Jakarta, SUARA TANGERANG – Mahkamah Konstitusi (MK) akan menggelar persidangan mendengarkan keterangan pihak terkait, yaitu Kejaksaan Agung (Kejagung) dan Mahkamah Agung untuk pengujian materiil frasa “batal demi hukum” dalam Pasal 143 ayat (3) Undang Nomor 8 Tahun 1981 tentang Kitab Hukum Acara Pidana (KUHAP) terhadap Undang-Undang Dasar Negara Republik Indonesia Tahun 1945 (UUD 1945), Kamis (16/6/2022).
Sidang yang akan digelar, pada pukul 10.00 WIB ini diregistrasi dengan nomor perkara 28/PUU-XX/2022. Permohonan ini dimohonkan oleh Umar Husni, seorang warga negara Indonesia.
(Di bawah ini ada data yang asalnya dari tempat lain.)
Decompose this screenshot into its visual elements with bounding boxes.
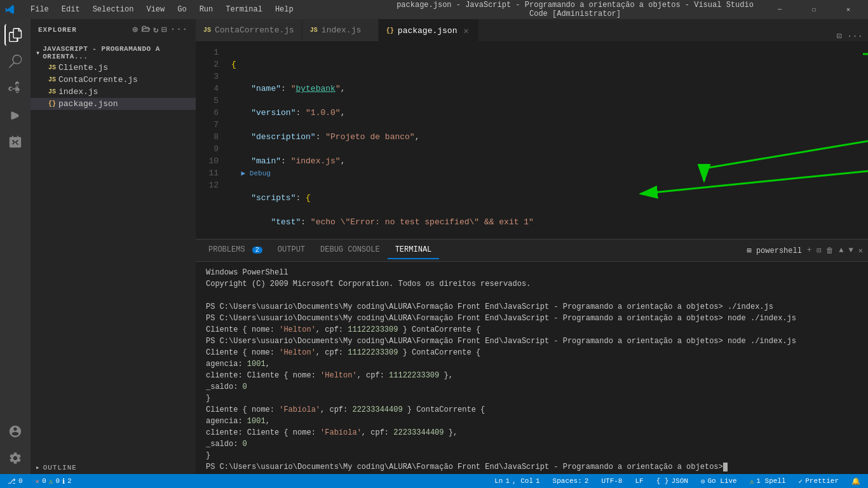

Dikutip dari siaran pers MK, para Rabu (15/6/2002) disebutkan bahwa pemohon merasa dirugikan dengan berlakunya Pasal 143 ayat (3) KUHAP. “Pemohon menganggap bahwa dengan belum adanya penafsiran terhadap arti batal demi hukum terhadap Pasal 143 ayat (3) KUHAP, menyebabkan perkara yang dialami pemohon terus kembali berulangulang.”
Selain itu, pemohon merasa dengan belum adanya penafsiran tersebut Jaksa Penuntut Umum tidak memiliki batasan berapa kali dapat mengajukan perbaikan atas surat dakwaan yang dinyatakan batal demi hukum, termasuk mengajukan perlawanan atas Putusan Sela ke Pengadilan Tinggi.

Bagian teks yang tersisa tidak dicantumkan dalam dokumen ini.